# rozesłaną już w kopierce



## Sniegurochka

I am translating a poem of Agnieszka Osiecka „Ucisz serce”. I can’t make any sense of this line:
 
„...*rozesłaną już w kopierce*
w biełym blasku rozpalonych świec
ucisz serce, ucisz serce,
jedno z tylu serc...”
 
My word-by-word translation doesn’t make any sense whatsoever.
 
Already spread in a carpet,
In a white sparkle of burning candles,
Calm heart, Calm heart,
One of so many hearts.
 
Could anyone help me, please??????!!!!!


----------



## Ben Jamin

Sniegurochka said:


> I am translating a poem of Agnieszka Osiecka „Ucisz serce”. I can’t make any sense of this line:
> 
> „...*rozesłaną już w kopercie*
> w białym blasku rozpalonych świec
> ucisz serce, ucisz serce,
> jedno z tylu serc...”
> 
> My word-by-word translation doesn’t make any sense whatsoever.
> 
> Already sent out in an envelope,
> In a white light of burning candles,
> be quiet (my) heart, be quiet (my) heart,
> One of so many hearts.
> 
> Could anyone help me, please??????!!!!!


Well, the text as quoted is not quite grammatical :
*rozesłaną* już w* kopercie*
*rozesłaną*  suggests that many items have been sent out
while w*kopercie* suggestests that the envelope was only one, but here we must use _licentia poetica_, as *w kopertach* would not rhyme with *serce.*
The poem is quizzical, yes,  like most of modern poetry.


----------



## Rusak963

I have looked up the poem in the internet and it turns out that it's:
*Rozesłano już kobierce
w białym świetle rozpalonych świec,
ucisz serce, ucisz serce,
jedno z wielu serc.*
Here's the link: http://www.poema.art.pl/site/itm_72172_agnieszka_osiecka_ucisz_serce.html

A translation could look as follows:

The carpets/rugs have already been sent,
In the white glitter of burning candles,
Hush your heart, hush your heart,
One of many hearts.

I don't know which word to use for 'kobierzec', so I provided two.


----------



## Thomas1

I've just listented to the song and can confirm it's 'rozesłano już kobierce'. The translation I'd use is 'carpet'; it is closer to the original but I am not sure what A. Osiecka had in mind while writing her song.


----------



## Rusak963

Thomas1 said:


> I've just listented to the song and can confirm it's 'rozesłano już kobierce'. The translation I'd use is 'carpet'; it is closer to the original but I am not sure what A. Osiecka had in mind while writing her song.



It may have something to do with the phrase *'Stanąć na ślubnym kobiercu'*, so a refference to an act of getting married or marriage in general.


----------



## Ben Jamin

Rusak963 said:


> I have looked up the poem in the internet and it turns out that it's:
> *Rozesłano już kobierce*
> *w białym świetle rozpalonych świec,*
> *ucisz serce, ucisz serce,*
> *jedno z wielu serc.*
> Here's the link: http://www.poema.art.pl/site/itm_72172_agnieszka_osiecka_ucisz_serce.html
> 
> A translation could look as follows:
> 
> The carpets/rugs have already been laid out,
> In the white glitter of burning candles,
> Hush your heart, hush your heart,
> One of many hearts.
> 
> I don't know which word to use for 'kobierzec', so I provided two.


 Rozesłać kobierzec to znaczy rozłożyć go na podłodze


----------



## Thomas1

Rusak963 said:


> It may have something to do with the phrase *'Stanąć na ślubnym kobiercu'*, so a refference to an act of getting married or marriage in general.


Trouble is that it doesn't fit much in the overall context in the song/poem.



Ben Jamin said:


> Rozesłać kobierzec to znaczy rozłożyć go na podłodze


I agree!
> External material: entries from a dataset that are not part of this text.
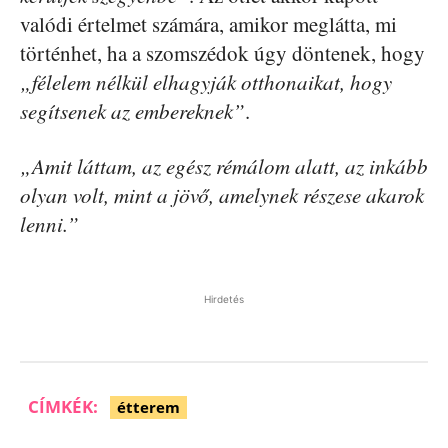
valódi értelmet számára, amikor meglátta, mi
történhet, ha a szomszédok úgy döntenek, hogy
„félelem nélkül elhagyják otthonaikat, hogy
segítsenek az embereknek”
.
„Amit láttam, az egész rémálom alatt, az inkább
olyan volt, mint a jövő, amelynek részese akarok
lenni.”
Hirdetés
CÍMKÉK:
étterem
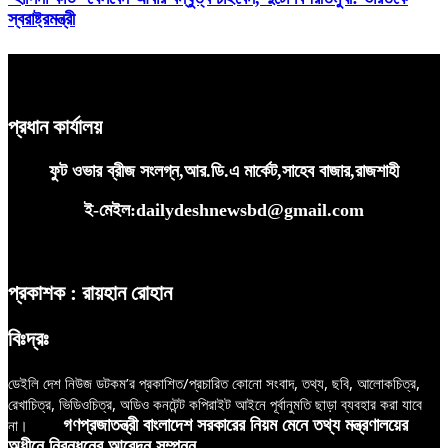
স্বরাষ্ট্রমন্ত্রী
প্রধান কার্যালয়
ফুট ওভার ব্রীজ সংলগ্ন,আর.ডি.এ মার্কেট,সাহেব বাজার,রাজশাহী
ই-মেইল:dailydeshnewsbd@gmail.com
প্রকাশক : রায়হান রোহান
বিঃদ্রঃ
ডেইলি দেশ নিউজ ডটকম’র প্রকাশিত/প্রচারিত কোনো সংবাদ, তথ্য, ছবি, আলোকচিত্র,
রেখাচিত্র, ভিডিওচিত্র, অডিও কনটেন্ট কপিরাইট আইনে পূর্বানুমতি ছাড়া ব্যবহার করা যাবে
না।
গণপ্রজাতন্ত্রী বাংলাদেশ সরকারের নিয়ম মেনে তথ্য মন্ত্রণালয়ের
অধীনে নিবন্ধনের আবেদন সম্পন্ন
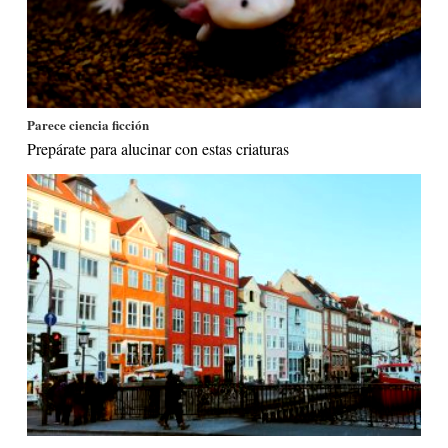
Parece ciencia ficción
Prepárate para alucinar con estas criaturas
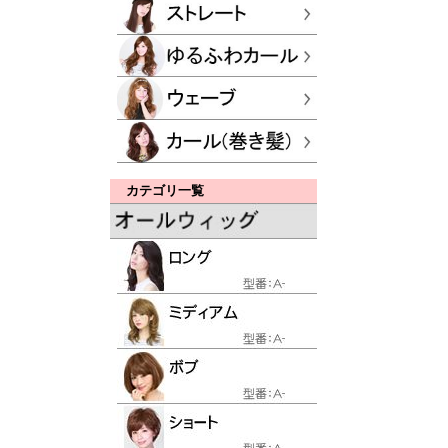
カテゴリ一覧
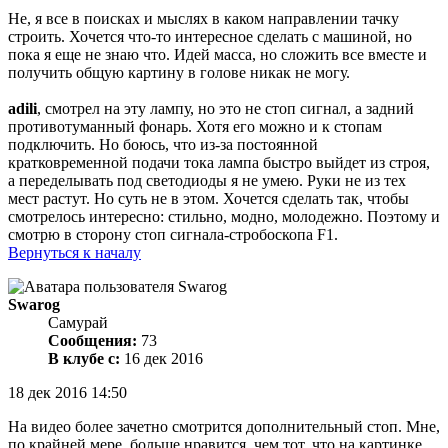
Не, я все в поисках и мыслях в каком направлении тачку
строить. Хочется что-то интересное сделать с машиной, но
пока я еще не знаю что. Идей масса, но сложить все вместе и
получить общую картину в голове никак не могу.
adili
, смотрел на эту лампу, но это не стоп сигнал, а задний
противотуманный фонарь. Хотя его можно и к стопам
подключить. Но боюсь, что из-за постоянной
кратковременной подачи тока лампа быстро выйдет из строя,
а переделывать под светодиоды я не умею. Руки не из тех
мест растут. Но суть не в этом. Хочется сделать так, чтобы
смотрелось интересно: стильно, модно, молодежно. Поэтому и
смотрю в сторону стоп сигнала-стробоскопа F1.
Вернуться к началу
Swarog
Самурай
Сообщения:
73
В клубе с:
16 дек 2016
18 дек 2016 14:50
На видео более зачетно смотрится дополнительный стоп. Мне,
по крайней мере, больше нравится, чем тот, что на картинке.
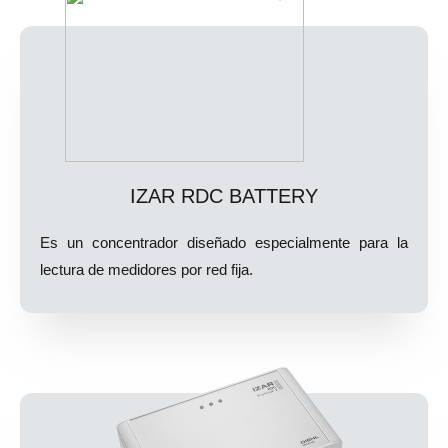
IZAR RDC BATTERY
Es un concentrador diseñado especialmente para la
lectura de medidores por red fija.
Zapomniałem o 'słać' w znaczeniu 'rozłożyć'.


----------



## Rusak963

Ben Jamin said:


> Rozesłać kobierzec to znaczy rozłożyć go na podłodze



Hehe, as simple as that


----------



## atsamo

Ben Jamin said:


> Rozesłać kobierzec to znaczy rozłożyć go na podłodze


 
Hi,
Kobierzec, tutaj, tak sądzę, to "wedding carpet". See: http://www.grandcarpets.com/whitepermafrost/whitepermafrost.htm


----------



## Sniegurochka

Thank you to everyone for your wonderful insights! Still a lot to contemplate, but I do understand the poem so much better!!!!!!!


----------



## Sniegurochka

And... I will start a few more threads later on, since I have been puzzled by other parts in this poem........


----------